Und so zogen wir an der Seite der „härtesten Schwertkämpfer Deutschlands“ in die Schlacht. Noch glaubten wir an eine Grenzerfahrung, aber schon nach den ersten Durchgängen entpuppte sich die Wikingerelite als adipöse Truppe sabbernder Alkoholiker, die an mangelnder Kondition und extremer Unfitness litt. Bevor die „Schlacht“ richtig in Fahrt kam, hatten schon alle Elitekrieger auf Schnappatmung umgestellt und schwitzten ihre Pheromone in die Atmosphäre. Sie schwitzten sogar über die Zunge.

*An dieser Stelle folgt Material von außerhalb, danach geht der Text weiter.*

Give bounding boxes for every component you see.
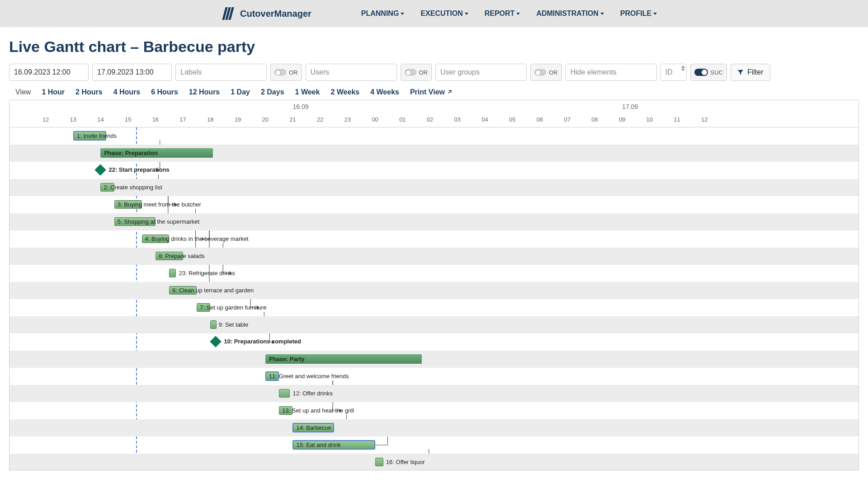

Dieses inszenierte Gemetzel wurde offensichtlich nur konzipiert, damit frustrierte Daddys am Wochenende den harten Krieger mimen konnten, während ihre fetten Eheweiber im Zeltlager standen und den ganzen Tag kalorienreiche Nahrung zubereiteten, damit auch der Rest der Familie bald Ausreden, wie „Das liegt nur an den Drüsen“ oder „Ich habe schwere Knochen“ benutzen mußten, um im Bus zum Arbeitsamt nicht ganz so dolle gehänselt zu werden. Zudem war alles verboten!!! Stiche zum Kopf, Schildkantenstöße, Bodenkampf, Wurfwaffen, Tritte und Schildbrecher waren strikt untersagt, womit der Kampfplatz zu einer Spielwiese für keuchende Nikotinsüchtige degradiert wurde, auf dem das armseligste Geplänkel der Geschichte stattfand. Nach zwei leichten Treffern mit einem Speerschaft hatte man larpmäßig seine beiden Lebenspunkte aufgebraucht und mußte einen mehr oder minder theatralischen Tod sterben, auf den ganz besonders Wert gelegt wurde. Für das Publikum war es eine wirklich gelungene Unterhaltung, aber aus der Sicht von Kampfsportlern waren diese selbsternannten Wikinger so hilflos wie Pottwale beim Bergsteigen.


Was uns der Thorhall Doombringer bei der Besprechung verschwiegen hatte (oder war es Satanic Necroslaughter666?), war die sogenannte Kuschelrunde am Ende einer jeden Schlacht, bei der die beiden „Heere“ aufeinander zurannten und sich im letzten Augenblick umarmten anstatt gegeneinander zu kämpfen. Ich konnte mein Schwert noch bremsen, aber Lasse hatte das Pech in den gegnerischen Schildwall zu krachen und seine Klinge mit voller Wucht auf einen Helm niederfahren zu lassen, womit er sich entgültig den Zorn der Wochenendlegolasse einhandelte. Der vollverblödete Thorhall Doombringer hatte es schlichtweg versäumt, uns über diese unwichtige Kleinigkeit zu informieren. Das zeigt mal wieder, daß sich Alkohol und Drogen nicht vertragen. Was für Looser. Da hätte eigentlich nur noch das traditionelle Gruppenonanieren am romanobritischen Lagerfeuer gefehlt.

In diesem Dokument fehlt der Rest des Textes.